Where the facts of the dispute cannot be established you may be left with the choice of whether to give the customer the benefit of the doubt or not. Doing so may retain their business but also leave you feeling aggrieved. On the other hand, insisting that the customer is wrong may result in them walking away. Ultimately, you need to decide how critical it is to your business to retain their custom. Part of that decision will be to consider what damage (if any) they could do to your reputation.
You may think that you are the only source of an exclusive product or service and that your customer cannot go elsewhere. But beware: if that is the case then it is almost certainly a luxury that the customer could choose to do without. Also, the more successful your 'unique' product or service is, the more likely that competitors will soon spring up looking for a slice of your success; and probably offering it cheaper too. By all means be confident in your product, but don't be complacent.

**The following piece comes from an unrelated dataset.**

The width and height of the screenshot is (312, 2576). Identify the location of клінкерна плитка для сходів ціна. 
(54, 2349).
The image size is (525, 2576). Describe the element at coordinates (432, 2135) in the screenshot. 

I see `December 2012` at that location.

Sometimes a complaint will not be about the service or product but the person providing it. If you have employees responsible for customer relations then you need to ensure that they represent you appropriately. You may have standards and competence statements about what they do, but they also need clear guidance on how they do it. Does the customer feel respected by your representatives?
So what positive measures can you take?
Firstly, ensure understanding by being crystal clear on what you are promising, to what standard, and by when.

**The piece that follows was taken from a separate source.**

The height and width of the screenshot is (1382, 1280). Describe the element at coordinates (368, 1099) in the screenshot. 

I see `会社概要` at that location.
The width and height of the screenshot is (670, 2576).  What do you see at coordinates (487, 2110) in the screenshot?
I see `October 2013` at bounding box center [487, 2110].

Secondly, build trust by listening to what the customer wants, demonstrating your expertise (without being condescending) and delivering what you have promised. Remember that for the customer, your marketing (which brought them to you in the first place) is a key part of your promise.
Thirdly, there's comes a time when you might need to refuse to deal with that customer or client; if they are costing you time and money instead of making it then you at least need to ask yourself that question.
Of course, by the nature of the topic, this article examines some negative scenarios. Think positive and remind yourself not to focus exclusively on the occasional difficult customer or client. Most are no trouble at all; and some are actually a joy to work with. Remember them too.